→ WHAT THE TASK REQUIRES
The expected copy holds every entry exactly and none of the pictures.

Top of SUPPLIED RECORDS

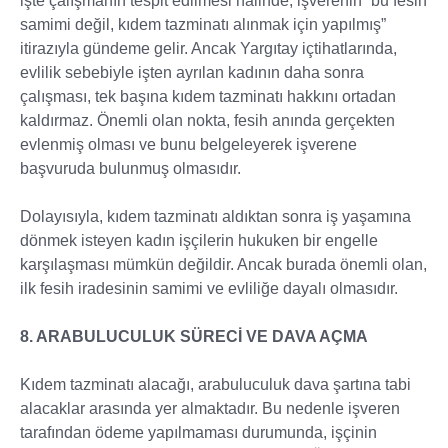
işte çalışmanın tespit edilmesi hâlinde, işverenin “bu fesih
samimi değil, kıdem tazminatı alınmak için yapılmış”
itirazıyla gündeme gelir. Ancak Yargıtay içtihatlarında,
evlilik sebebiyle işten ayrılan kadının daha sonra
çalışması, tek başına kıdem tazminatı hakkını ortadan
kaldırmaz. Önemli olan nokta, fesih anında gerçekten
evlenmiş olması ve bunu belgeleyerek işverene
başvuruda bulunmuş olmasıdır.
Dolayısıyla, kıdem tazminatı aldıktan sonra iş yaşamına
dönmek isteyen kadın işçilerin hukuken bir engelle
karşılaşması mümkün değildir. Ancak burada önemli olan,
ilk fesih iradesinin samimi ve evliliğe dayalı olmasıdır.
8. ARABULUCULUK SÜRECİ VE DAVA AÇMA
Kıdem tazminatı alacağı, arabuluculuk dava şartına tabi
alacaklar arasında yer almaktadır. Bu nedenle işveren
tarafından ödeme yapılmaması durumunda, işçinin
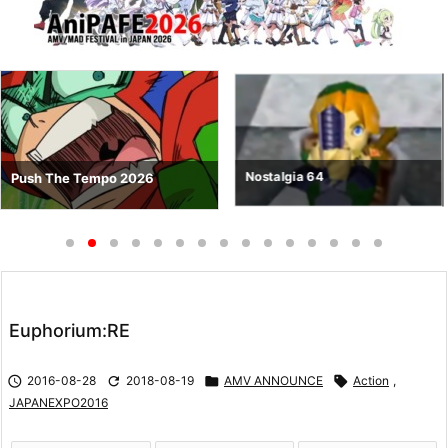
Nostalgia 64
Push The Tempo 2026
Euphorium:RE

2016-08-28

2018-08-19

AMV ANNOUNCE

Action
,
JAPANEXPO2016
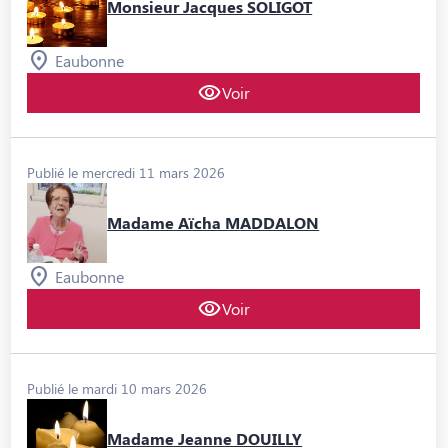
Monsieur Jacques SOLIGOT
Eaubonne
Voir
Publié le mercredi 11 mars 2026
Madame Aïcha MADDALON
Eaubonne
Voir
Publié le mardi 10 mars 2026
Madame Jeanne DOUILLY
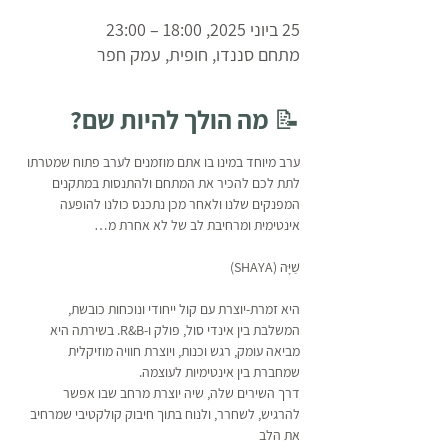
25 ביוני 2025, 18:00 – 23:00
מתחם סננדו, חופית, עמק חפר
📝 מה הולך להיות שם?
ערב מיוחד במינו בו אתם מוזמנים לערב פתוח שמטרתו 
לתת לכם להכיר את המתחם ולהתנסות במתקנים 
המפנקים שלנו ולאחר מכן נתכנס כולנו להופעה 
אינטימית ומרחיבת לב של לא אחרת מ…
שַׁיָּה (SHAYA) 
היא זמרת-יוצרת עם קול ייחודי ונוכחות כובשת, 
המשלבת בין אינדי סול, פולק ו-R&B. בשירתה היא 
מביאה עומק, רגש וכנות, ויוצרת חוויה מוזיקלית 
שמחברת בין אינטימיות לעוצמה.
להרגיש, לשחרר, ולנוח בתוך חיבוק קולקטיבי שמרחיב 
את הלב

Bottom of SUPPLIED RECORDS

→ EXERCISE ANSWER
işte çalışmanın tespit edilmesi hâlinde, işverenin “bu fesih
samimi değil, kıdem tazminatı alınmak için yapılmış”
itirazıyla gündeme gelir. Ancak Yargıtay içtihatlarında,
evlilik sebebiyle işten ayrılan kadının daha sonra
çalışması, tek başına kıdem tazminatı hakkını ortadan
kaldırmaz. Önemli olan nokta, fesih anında gerçekten
evlenmiş olması ve bunu belgeleyerek işverene
başvuruda bulunmuş olmasıdır.
Dolayısıyla, kıdem tazminatı aldıktan sonra iş yaşamına
dönmek isteyen kadın işçilerin hukuken bir engelle
karşılaşması mümkün değildir. Ancak burada önemli olan,
ilk fesih iradesinin samimi ve evliliğe dayalı olmasıdır.
8. ARABULUCULUK SÜRECİ VE DAVA AÇMA
Kıdem tazminatı alacağı, arabuluculuk dava şartına tabi
alacaklar arasında yer almaktadır. Bu nedenle işveren
tarafından ödeme yapılmaması durumunda, işçinin
Nostalgia 64
Push The Tempo 2026
Euphorium:RE

2016-08-28

2018-08-19

AMV ANNOUNCE

Action
,
JAPANEXPO2016
Monsieur Jacques SOLIGOT
Eaubonne
Voir
Publié le mercredi 11 mars 2026
Madame Aïcha MADDALON
Eaubonne
Voir
Publié le mardi 10 mars 2026
Madame Jeanne DOUILLY
25 ביוני 2025, 18:00 – 23:00
מתחם סננדו, חופית, עמק חפר
📝 מה הולך להיות שם?
ערב מיוחד במינו בו אתם מוזמנים לערב פתוח שמטרתו 
לתת לכם להכיר את המתחם ולהתנסות במתקנים 
המפנקים שלנו ולאחר מכן נתכנס כולנו להופעה 
אינטימית ומרחיבת לב של לא אחרת מ…
שַׁיָּה (SHAYA) 
היא זמרת-יוצרת עם קול ייחודי ונוכחות כובשת, 
המשלבת בין אינדי סול, פולק ו-R&B. בשירתה היא 
מביאה עומק, רגש וכנות, ויוצרת חוויה מוזיקלית 
שמחברת בין אינטימיות לעוצמה.
להרגיש, לשחרר, ולנוח בתוך חיבוק קולקטיבי שמרחיב 
את הלב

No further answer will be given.